Но Марья Никитична померла. Кузьмич был выбит из колеи, и уж не так бойко тарахтела его четырехколесная деревянная водовозка, не так тучны стали огородные гряды. А меж тем жизнь брала свое, и в какой-то гнетущий час сошелся Кузьмич с женщиной, вероятно, в надежде, что та скрасит последние годы его жизни. Событие это тут же вывело на арену дочь с зятем. Убоявшись претендентки на наследство, они потребовали от старика «переписать» дачу на дочь. Кузьмич не стал перечить. Виды же на подругу жизни почему-то вскоре расстроились. Он соорудил себе комнатку на чердаке и, по существу, превратился из владельца дома в приживальщика, хотя по-прежнему гнул спину на участке. Гнула спину и новоявленная «хозяйка» дачи…

Явное владычество над всем держал в своих руках зять Кузьмича. По утрам можно было видеть, как тонкий, молодой, темноволосый, чисто вымытый, гладко зачесанный мужчина в пляжной махровой разлетайке плавно выступал в золотистой дымке утреннего солнца, очевидно планируя в голове дневное задание жене и тестю. Это был, возможно, единственный в округе человек, считавший, что дача предназначена для отдыха, а не для убивающего личность копания в навозе, и данная точка зрения, как ни странно, утверждалась в нем его «бесправным» положением: «Ваша дача — вам и лопаты в руки…» Нить умонастроения человека в пляжной разлетайке протянулась, было заметно, к единственной, обожаемой отцом дочери Белле. Она была избалована и имела великолепный, богатого красного цвета велосипед, при виде которого туманились глаза уличной детворы.

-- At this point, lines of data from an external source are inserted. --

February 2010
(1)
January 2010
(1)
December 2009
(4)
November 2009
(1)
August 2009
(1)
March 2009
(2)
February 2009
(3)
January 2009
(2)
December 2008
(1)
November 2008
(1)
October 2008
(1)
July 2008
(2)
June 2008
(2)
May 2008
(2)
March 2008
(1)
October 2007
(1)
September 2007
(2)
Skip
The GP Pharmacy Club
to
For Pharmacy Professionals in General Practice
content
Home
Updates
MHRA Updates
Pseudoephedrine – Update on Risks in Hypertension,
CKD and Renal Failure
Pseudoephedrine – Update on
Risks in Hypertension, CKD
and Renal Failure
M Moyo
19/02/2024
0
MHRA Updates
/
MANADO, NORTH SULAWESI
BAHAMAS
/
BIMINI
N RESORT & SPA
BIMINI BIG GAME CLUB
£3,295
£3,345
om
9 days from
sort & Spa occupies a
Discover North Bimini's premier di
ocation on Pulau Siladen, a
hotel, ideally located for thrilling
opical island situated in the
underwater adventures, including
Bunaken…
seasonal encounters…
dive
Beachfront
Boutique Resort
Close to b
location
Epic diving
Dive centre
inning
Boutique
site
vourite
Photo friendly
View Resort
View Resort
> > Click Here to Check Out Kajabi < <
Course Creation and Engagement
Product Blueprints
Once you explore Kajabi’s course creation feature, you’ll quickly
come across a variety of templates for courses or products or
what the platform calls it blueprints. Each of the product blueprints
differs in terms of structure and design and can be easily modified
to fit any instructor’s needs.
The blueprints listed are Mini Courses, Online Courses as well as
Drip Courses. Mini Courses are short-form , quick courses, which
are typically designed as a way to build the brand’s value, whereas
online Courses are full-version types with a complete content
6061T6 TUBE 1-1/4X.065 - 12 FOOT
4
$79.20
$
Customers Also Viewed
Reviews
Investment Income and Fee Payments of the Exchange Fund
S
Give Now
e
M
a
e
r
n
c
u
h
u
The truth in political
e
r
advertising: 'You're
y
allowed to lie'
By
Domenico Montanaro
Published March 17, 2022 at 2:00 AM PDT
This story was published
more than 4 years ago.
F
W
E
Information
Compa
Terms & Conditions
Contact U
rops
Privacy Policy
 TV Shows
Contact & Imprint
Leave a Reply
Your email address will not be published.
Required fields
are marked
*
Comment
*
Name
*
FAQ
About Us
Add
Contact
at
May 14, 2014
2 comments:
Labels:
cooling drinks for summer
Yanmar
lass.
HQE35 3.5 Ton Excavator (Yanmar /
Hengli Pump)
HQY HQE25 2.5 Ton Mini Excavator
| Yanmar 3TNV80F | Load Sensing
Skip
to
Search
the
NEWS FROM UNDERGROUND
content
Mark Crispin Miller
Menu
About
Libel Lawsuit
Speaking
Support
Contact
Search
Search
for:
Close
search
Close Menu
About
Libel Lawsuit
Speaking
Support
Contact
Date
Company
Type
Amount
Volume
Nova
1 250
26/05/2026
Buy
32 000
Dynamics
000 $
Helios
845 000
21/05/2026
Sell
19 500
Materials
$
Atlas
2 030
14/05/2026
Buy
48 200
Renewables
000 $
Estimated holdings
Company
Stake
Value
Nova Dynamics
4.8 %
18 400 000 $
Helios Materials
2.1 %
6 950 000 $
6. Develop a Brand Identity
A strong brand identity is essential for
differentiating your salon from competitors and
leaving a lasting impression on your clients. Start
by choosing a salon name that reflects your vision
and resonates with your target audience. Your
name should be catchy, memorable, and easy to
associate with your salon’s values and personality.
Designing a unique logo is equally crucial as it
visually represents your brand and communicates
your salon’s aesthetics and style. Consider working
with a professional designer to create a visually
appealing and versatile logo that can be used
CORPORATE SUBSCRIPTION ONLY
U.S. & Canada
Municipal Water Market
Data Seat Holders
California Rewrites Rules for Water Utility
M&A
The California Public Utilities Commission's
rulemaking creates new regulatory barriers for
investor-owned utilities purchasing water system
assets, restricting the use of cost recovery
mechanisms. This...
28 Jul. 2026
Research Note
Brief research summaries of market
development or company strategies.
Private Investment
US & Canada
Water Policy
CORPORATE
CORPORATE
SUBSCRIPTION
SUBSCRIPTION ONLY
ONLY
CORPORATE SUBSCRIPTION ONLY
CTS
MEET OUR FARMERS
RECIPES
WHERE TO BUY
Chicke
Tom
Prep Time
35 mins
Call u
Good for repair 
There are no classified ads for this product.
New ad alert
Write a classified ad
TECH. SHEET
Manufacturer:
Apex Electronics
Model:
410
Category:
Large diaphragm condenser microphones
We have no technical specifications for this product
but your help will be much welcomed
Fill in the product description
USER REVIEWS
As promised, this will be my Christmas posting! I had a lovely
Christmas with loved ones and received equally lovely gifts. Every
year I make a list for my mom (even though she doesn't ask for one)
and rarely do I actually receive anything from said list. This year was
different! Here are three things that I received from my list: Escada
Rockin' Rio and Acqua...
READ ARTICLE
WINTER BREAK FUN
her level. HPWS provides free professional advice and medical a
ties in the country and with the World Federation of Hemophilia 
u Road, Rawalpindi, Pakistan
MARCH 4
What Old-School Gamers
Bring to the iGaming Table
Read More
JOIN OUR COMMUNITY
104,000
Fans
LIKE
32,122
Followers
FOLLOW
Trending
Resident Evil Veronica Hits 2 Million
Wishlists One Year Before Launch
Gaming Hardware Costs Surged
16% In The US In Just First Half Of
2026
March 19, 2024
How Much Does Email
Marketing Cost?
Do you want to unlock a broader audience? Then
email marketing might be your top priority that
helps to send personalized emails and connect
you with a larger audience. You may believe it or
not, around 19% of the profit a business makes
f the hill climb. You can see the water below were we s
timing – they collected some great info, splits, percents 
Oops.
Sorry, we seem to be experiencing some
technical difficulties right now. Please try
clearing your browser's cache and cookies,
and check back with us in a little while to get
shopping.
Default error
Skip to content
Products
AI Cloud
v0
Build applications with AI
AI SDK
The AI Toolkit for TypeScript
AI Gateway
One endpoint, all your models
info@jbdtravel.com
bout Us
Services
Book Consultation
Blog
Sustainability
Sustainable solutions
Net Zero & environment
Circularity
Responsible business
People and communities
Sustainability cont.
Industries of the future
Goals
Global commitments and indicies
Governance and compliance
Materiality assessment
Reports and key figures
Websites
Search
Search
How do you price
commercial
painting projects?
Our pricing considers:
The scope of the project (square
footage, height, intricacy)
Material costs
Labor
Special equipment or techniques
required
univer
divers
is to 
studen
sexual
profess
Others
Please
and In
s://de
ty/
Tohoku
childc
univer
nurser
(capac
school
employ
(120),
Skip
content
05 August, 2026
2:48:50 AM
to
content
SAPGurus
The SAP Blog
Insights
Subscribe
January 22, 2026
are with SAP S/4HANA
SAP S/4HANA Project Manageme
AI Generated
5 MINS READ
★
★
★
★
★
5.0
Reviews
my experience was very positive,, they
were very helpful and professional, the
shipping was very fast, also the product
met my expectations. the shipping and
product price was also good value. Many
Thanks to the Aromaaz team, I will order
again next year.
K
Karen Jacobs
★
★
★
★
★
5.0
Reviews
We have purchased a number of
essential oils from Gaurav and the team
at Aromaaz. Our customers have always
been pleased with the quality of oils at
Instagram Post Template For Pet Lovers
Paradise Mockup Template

Белла стояла как бы на границе двух групп ребячьего общества — тех, кто роился вокруг Шерри, и взрослой, представляемой Аллой из дачи напротив и очкариком Димкой с другой улицы. К «младшей» группе можно было отнести еще несколько эпизодических фигур, таких, как Мишка, рыжий шкет, неравноправное положение которого (они с матерью были всего лишь съемщиками дачи) вынуждало его к хитрой и недоброй изобретательности в достижении места возле Шерри, или Алеша из дачи напротив, брат Аллы, еще не вышедший из-под власти бабушки, а потому и не воспринимавшийся всерьез уличной гурьбой…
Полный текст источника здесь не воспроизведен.